Hypokalemic periodic paralysis

What causes hypokalemic periodic paralysis?

HOKPP can be caused by mutations in any of at least 3 known genes: CACNA1S, SCN4A, or KCNJ18. All three of these genes give the body instructions to make parts of ion channels that are primarily expressed in skeletal muscle cells. Muscle contractions are triggered by the flow of ions into muscle cells. Mutations that cause HOKPP affect the usual structure or function of ion channels, impairing their ability to regulate the flow of ions into muscle cells. This, in turn, reduces the ability of skeletal muscles to contract, causing the weakness and paralysis associated with HOKPP.

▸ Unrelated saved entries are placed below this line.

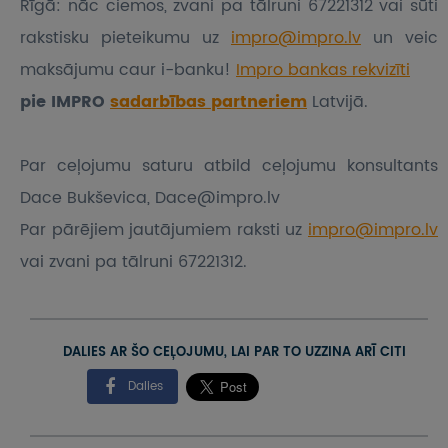
Rīgā: nāc ciemos, zvani pa tālruni 67221312 vai sūti
rakstisku pieteikumu
uz
impro@impro.lv
un veic
maksājumu caur i-banku!
Impro bankas rekvizīti
pie IMPRO
sadarbības partneriem
Latvijā.
Par ceļojumu saturu atbild ceļojumu konsultants
Dace Bukševica, Dace@impro.lv
Par pārējiem jautājumiem raksti uz
impro@impro.lv
vai zvani pa tālruni 67221312.
DALIES AR ŠO CEĻOJUMU, LAI PAR TO UZZINA ARĪ CITI
Dalies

Not all people with a clinical diagnosis of HOKPP are found to have a mutation in one of the genes mentioned above. This suggests that other, yet unidentified genes may also be responsible for the condition.

Last updated on 05-01-20

How is hypokalemic periodic paralysis diagnosed?

A clinical diagnosis of HOKPP is based on:

  • a history of episodes of paralysis
  • low levels of potassium during attacks, but not between attacks
  • the identification of typical "triggers" (i.e., rest after exercise, prolonged immobility)
  • a family history consistent with autosomal dominant inheritance. The diagnosis cannot be established by clinical findings alone in the absence of a known family history of the condition.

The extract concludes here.